Nonstationary Models with Long Memory
François Roueff
Traitement du signal et des images, Telecom ParisTech/LTCI (Institut Telecom/CNRS), Paris, France

Long memory or long range dependence can be seen as a class of stationary models approaching the border of non-stationarity. Interesting insights are provided in G. Samorodnitsky's book published in 2006. In this contribution, we examine some cases where long memory models cross this border. A well known case is the extension of the long memory parameter to values larger than 0.5. We will recall the different approaches that has been proposed to do so for linear processes and also in the case of a non-linear process, the so called infinite source Poisson process. A second important example of non-stationary models is that of locally stationary processes that allow the long memory parameter to vary along time. Wavelet estimators can be adapted in this context to construct estimators of the local long memory parameter.

The main difficulty here is to cope with two opposite goals: 1) provide a local analysis 2) focus on low frequencies.

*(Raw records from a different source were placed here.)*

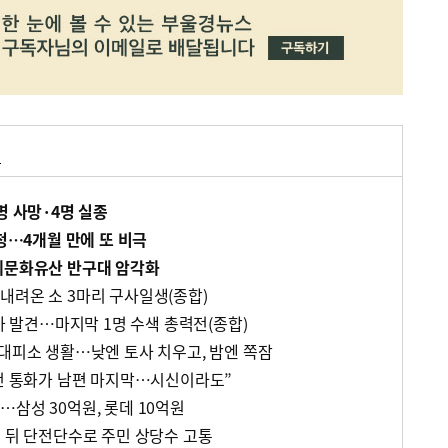
청
명 사망·4명 실종
산청…4개월 만에 또 비극
계문화유산 반구대 암각화
내려온 소 3마리 구사일생(종합)
추가 발견…마지막 1명 수색 총력전(종합)
 대피소 생활…낮엔 토사 치우고, 밤엔 쪽잠
다던 통화가 남편 마지막…시신이라도”
삼성 30억원, 롯데 10억원
우 뒤 단전단수로 주민 상당수 고통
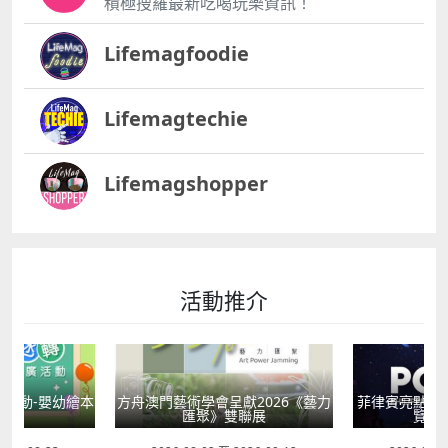
積極搜羅最新吃喝玩樂資訊！
Lifemagfoodie
Lifemagtechie
Lifemagshopper
活動推介
活動-嬰幼繪本
方舟澳門藝術學會呈獻2026《藝力
菲律賓亮點文
轉
匯聚》雙聯展
覽會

Keywords: Long memory; Semi-parametric modelling; Wavelets; Locally stationary processes

Biography: François Roueff received the M.Sc. degree from the Ecole Polytechnique in 1995 and the Ph.D. degree in signal processing from the Ecole Nationale Supérieure des Telecommunications, now known as Telecom ParisTech, in 2000.

He is currently a Professor at Telecom ParisTech, within the STA group of the LTCI lab (Institut Telecom/CNRS). His research interests include statistics, statistical signal processing and applied probability. He was recently involved in research projects on wavelet methods for estimating the long memory parameter.